The Paint Rock site, spanning the Cumberland Plateau into the Paint Rock Valley, provides a living laboratory for studying genetic variation in native forests. The Paint Rock research team has mapped about 75,000 tree stems, roughly the size of 200 football fields of forest. Using samples from species like elm, ash, black walnut, and shortleaf pine, researchers at the HudsonAlpha GSC are analyzing how tree genetics vary across environments.
By linking genetic diversity to traits such as pest resistance or drought tolerance, the data can help predict which trees are best equipped for the future and, conversely, which areas might be at risk. It’s a proactive approach that aims not just to protect trees after they’ve been damaged, but to understand how they adapt before it even begins.

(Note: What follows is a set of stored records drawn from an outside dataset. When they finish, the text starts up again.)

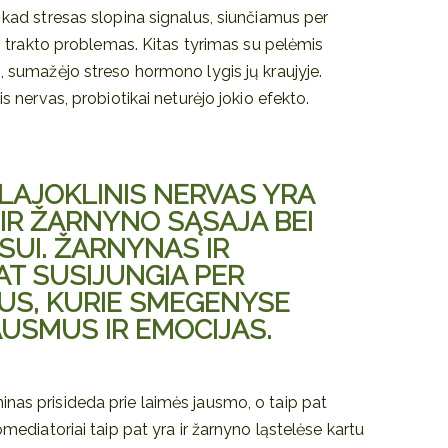
, kad stresas slopina signalus, siunčiamus per
imo trakto problemas. Kitas tyrimas su pelėmis
s, sumažėjo streso hormono lygis jų kraujyje.
is nervas, probiotikai neturėjo jokio efekto.
 KLAJOKLINIS NERVAS YRA
IR ŽARNYNO SĄSAJA BEI
SUI. ŽARNYNAS IR
AT SUSIJUNGIA PER
US, KURIE SMEGENYSE
USMUS IR EMOCIJAS.
nas prisideda prie laimės jausmo, o taip pat
omediatoriai taip pat yra ir žarnyno ląstelėse kartu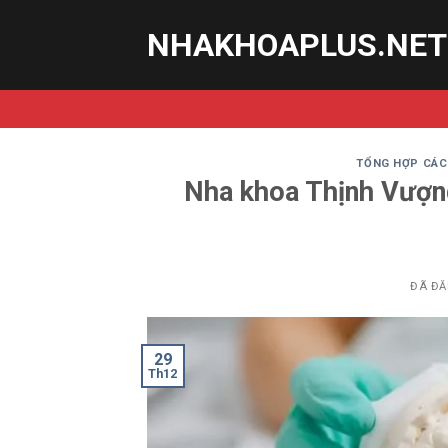
Chuyển
NHAKHOAPLUS.NET
đến
nội
dung
TỔNG HỢP CÁC 
Nha khoa Thịnh Vượng
ĐÃ ĐĂ
29
Th12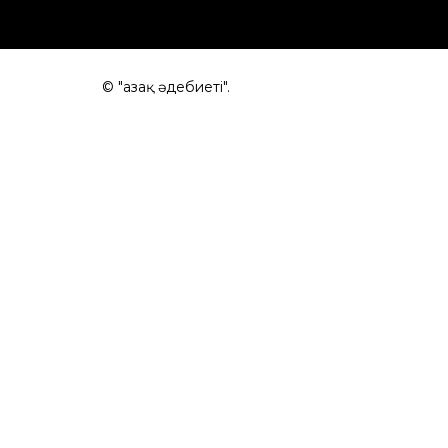
© "Қазақ әдебиеті".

When scientists understand the genetic diversity within forests, they can better predict how they’ll respond to change.
Growing Knowledge: The American Campus Tree Genomes Project
Trees aren’t just subjects of study; they’re also incredible teachers. The American Campus Tree Genomes (ACTG) Project, co-founded by HudsonAlpha Faculty Investigator Alex Harkess, PhD, helps students learn genomics right outside their classrooms, sometimes literally in their own quad.
Through ACTG, universities and community colleges across the country use campus trees as hands-on research tools. Students collect leaf samples, extract DNA, and analyze the genetic differences among species and even between trees of the same species. The goal is twofold: to contribute to the broader understanding of tree genomics and train the next generation of scientists.
By giving students hands‑on experience with real genomic tools and data, the program demystifies the field of genetics and opens doors into scientific careers. And because each DNA sequence contributes to the long‑term goal of comparing and understanding tree species across regions, these students are doing more than learning; they’re actively advancing conservation science.
It’s a full‑circle example of trees giving back: by helping educate the next generation of scientists, they’re also helping secure their own survival.
Roots of Hope
When we talk about saving forests, the scale can feel overwhelming. But every dataset, every sample, every student learning to decode DNA adds another piece to the puzzle of forest resilience.
The insights from HudsonAlpha’s tree genomics projects ripple outward — not only restoring threatened species but also strengthening local ecosystems, guiding land management policy, and inspiring the next generation of scientists.
Trees have long been a symbol of endurance. Now, with the help of genomics, that endurance has a fighting chance to continue well into the future.